→ Your objective: With the exception of the pictures, write out the data below precisely.

→ Task material:
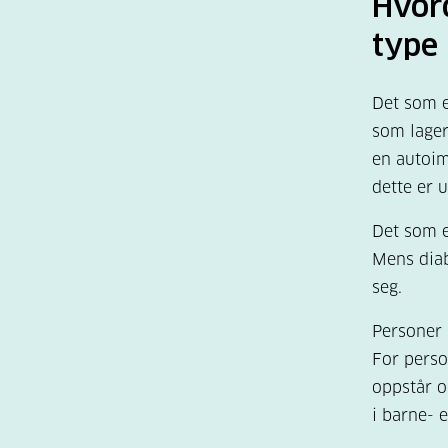
Hvord
type 
Det som e
som lager
en autoim
dette er 
Det som e
Mens diab
seg.
Personer 
For perso
oppstår o
i barne- 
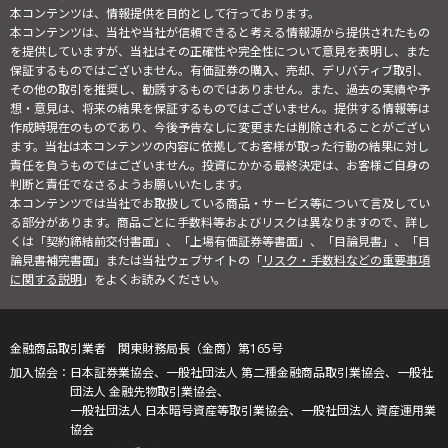
本コンテンツは、情報提供を目的として行っております。
本コンテンツは、当社や当社が信頼できると考える情報源から提供されたもの
を提供していますが、当社はその正確性や完全性について意見を表明し、また
保証するものではございません。有価証券の購入、売却、デリバティブ取引、
その他の取引を推奨し、勧誘するものではありません。また、過去の実績や予
想・意見は、将来の結果を保証するものではございません。提供する情報等は
作成時現在のものであり、今後予告なしに変更または削除されることがござい
ます。当社は本コンテンツの内容に依拠してお客様が取った行動の結果に対し
責任を負うものではございません。投資にかかる最終決定は、お客様ご自身の
判断と責任でなさるようお願いいたします。
本コンテンツでは当社でお取扱している商品・サービス等について言及してい
る部分があります。商品ごとに手数料等およびリスクは異なりますので、詳し
くは「契約締結前交付書面」、「上場有価証券等書面」、「目論見書」、「目
論見書補完書面」または当社ウェブサイトの「
リスク・手数料などの重要事項
に関する説明
」をよくお読みください。
金融商品取引業者 関東財務局長（金商）第165号
日本証券業協会、一般社団法人 第二種金融商品取引業協会、一般社
団法人 金融先物取引業協会、
一般社団法人 日本暗号資産等取引業協会、一般社団法人 資産運用業
協会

→ Answer space:
Hvord
type 
Det som e
som lager
en autoim
dette er 
Det som e
Mens diab
seg.
Personer 
For perso
oppstår o
i barne- 
本コンテンツは、情報提供を目的として行っております。
本コンテンツは、当社や当社が信頼できると考える情報源から提供されたもの
を提供していますが、当社はその正確性や完全性について意見を表明し、また
保証するものではございません。有価証券の購入、売却、デリバティブ取引、
その他の取引を推奨し、勧誘するものではありません。また、過去の実績や予
想・意見は、将来の結果を保証するものではございません。提供する情報等は
作成時現在のものであり、今後予告なしに変更または削除されることがござい
ます。当社は本コンテンツの内容に依拠してお客様が取った行動の結果に対し
責任を負うものではございません。投資にかかる最終決定は、お客様ご自身の
判断と責任でなさるようお願いいたします。
本コンテンツでは当社でお取扱している商品・サービス等について言及してい
る部分があります。商品ごとに手数料等およびリスクは異なりますので、詳し
くは「契約締結前交付書面」、「上場有価証券等書面」、「目論見書」、「目
論見書補完書面」または当社ウェブサイトの「
リスク・手数料などの重要事項
に関する説明
」をよくお読みください。
金融商品取引業者 関東財務局長（金商）第165号
日本証券業協会、一般社団法人 第二種金融商品取引業協会、一般社
団法人 金融先物取引業協会、
一般社団法人 日本暗号資産等取引業協会、一般社団法人 資産運用業
協会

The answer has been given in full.